Jankovskis’ strategy is based on a quantitative model that focuses on behavioural factors such as near-term short-selling, price volatility and trading volumes. He compares indices’ constituents to create a uniquely weighted portfolio. If his metrics generate a particularly negative read on a security, he deletes it.

Up to the end of March, Oakbrook’s S&P 500-related product has topped the index by about 1 percentage point over the past year and by an average 75 basis points over the past five years, net of expenses.

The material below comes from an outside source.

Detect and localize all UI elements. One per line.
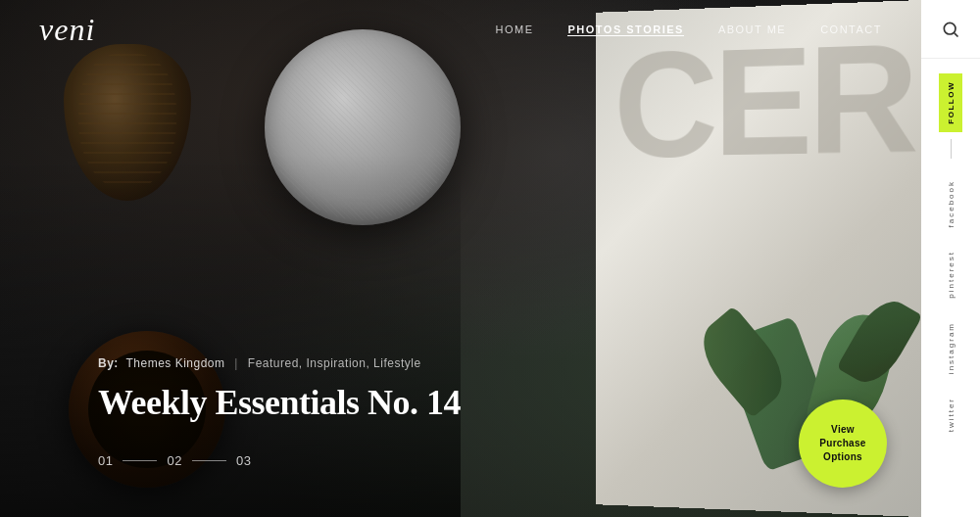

But enhanced indexing is not automatically a better way to invest. Making portfolio adjustments pushes up fund expenses by as much as seven times the cheapest index funds. So these strategies must generate alpha that more than covers this additional cost.

Morningstar, the Chicago-based mutual fund tracking group, ran a comparative analysis of all enhanced funds. Of the 58 benchmarked to the S&P 500, the average return across various time periods underperformed the S&P 500. Up to the end of May, one-year average returns trailed the index by 314bps. The gap diminished over time to 56bps for the past 10-year period, which captured a significantly smaller universe of enhanced funds.

Morningstar found comparable results for funds geared to the Russell 1000 (large cap) Index and the S&P Small-Cap 600. Enhanced mid-cap focused index funds outperformed their benchmarks over the past year but trailed over three and five years.

Oakbrook’s study of enhanced index performance of institutional managed accounts contrasts with this. Between 2001 and 2006, it found, 88.9 per cent of enhanced large-cap index programmes topped the S&P 500. Over the past 10 years, the proportion slipped only slightly to 87.5 per cent. In both periods enhancement substantially outperformed active management, especially when the strategies tracked the index closely.

Enhancement raises a further issue: at what point does altering an index constitute active management? Actively managed funds that traditionally perform close to their benchmarks are often accused of being expensive closet index funds. It is possible that enhanced funds that substantially alter the composition of an index should be considered actively managed.

Russell Kamp, chief executive of Invesco Structured Products Group, believes that by choosing an enhanced strategy over a traditional one for large-cap domestic equity allocation, “greater certainty of performance relative to the benchmark may be achieved while lowering the overall risk exposure”. Kamp oversees $5.7bn in 10 enhanced equity fund assets.

Given the relatively small proportion of assets in enhanced versus traditional indexed funds, Kamp thinks there remains sufficient capacity in the domestic large-cap segment to accommodate significant growth.

But Kunal Kapoor, Morningstar’s director of fund analysis, cautions investors. “You can be as enhanced as you want to be,” he says, “but if you have a truckload of expenses, the enhancement isn’t going to amount to much.”

With a the number of enhanced choices growing, investors should find affordable options.